レーン・ウィラースレフ『ソウル・ハンターズ シベリア・ユカギールのアニミズムの人類学』には、シベリアの狩猟民・ユカギール人たちが森に入る時にエルク(鹿の一種)になる様子が描かれている。これは必ずしも比喩ではない。彼らは狩猟に出る時、エルクの毛皮をまとい、エルクの足音・鳴き声を真似し、エルクの思考を辿る。
これは何を示唆しているだろうか。僕の考えはこうだ。
”人間的”であるということは”動物的・植物的”であるということを含むべきだ。
人間を動物・植物との対比で考えるのではなく、人間の中にある動物性・植物性を見つめるのだ。人間を捉えるのに、従来の意味での”人間的”という枠組みでは狭すぎる。
動物性は人間性の土台である
人間的特質はその土台に動物的・植物的な特質を備えている。しかし、普通考えられている”人間的”なものはその土台を無視した表層的なものに見える。
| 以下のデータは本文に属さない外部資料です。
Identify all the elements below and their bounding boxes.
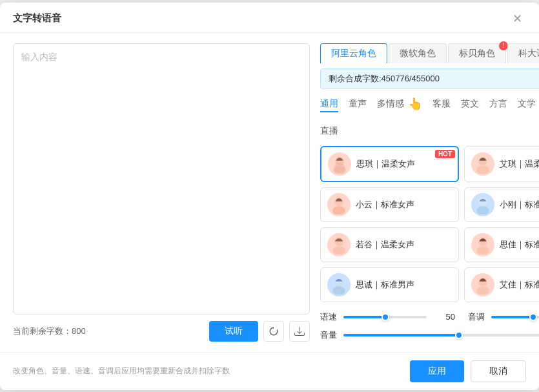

解剖学者の三木成夫は、人体を生命の進化的な時間を含むものとして捉え、身体を植物由来の内臓系と動物由来の体壁系の二重構造から成ると考えた。
言われてみれば人の血管の行き渡る様子は植物そのものであるし、筋肉や脳が動物的であることは言うまでもない。
身体の構造の観点から言えば、人間に特有に発達しているのは大脳の新皮質と呼ばれる部分である。この大脳新皮質の働きのおかげで複雑な感情や思考が可能となる。しかし、この新皮質もその他動物由来の脳に上から覆いかぶさっているのであり、構造的にもその土台となっている”動物的”な脳の活動に支えられていると見るべきである。
さて、こうした観点を演技論に持ち込むなら、人間特有の複雑な感情だけを問題にしているのでは、表面的で不十分だという考えに至る。
今後、身体の在り方を考えていく上で、”人間的なるものを越え出る”意識が欠かせない。動物的、植物的な領域にまで潜って、そこから出発して身体や感情を捉え直すべきだ。犬や猿をも感動させるような演技をしなければ嘘である。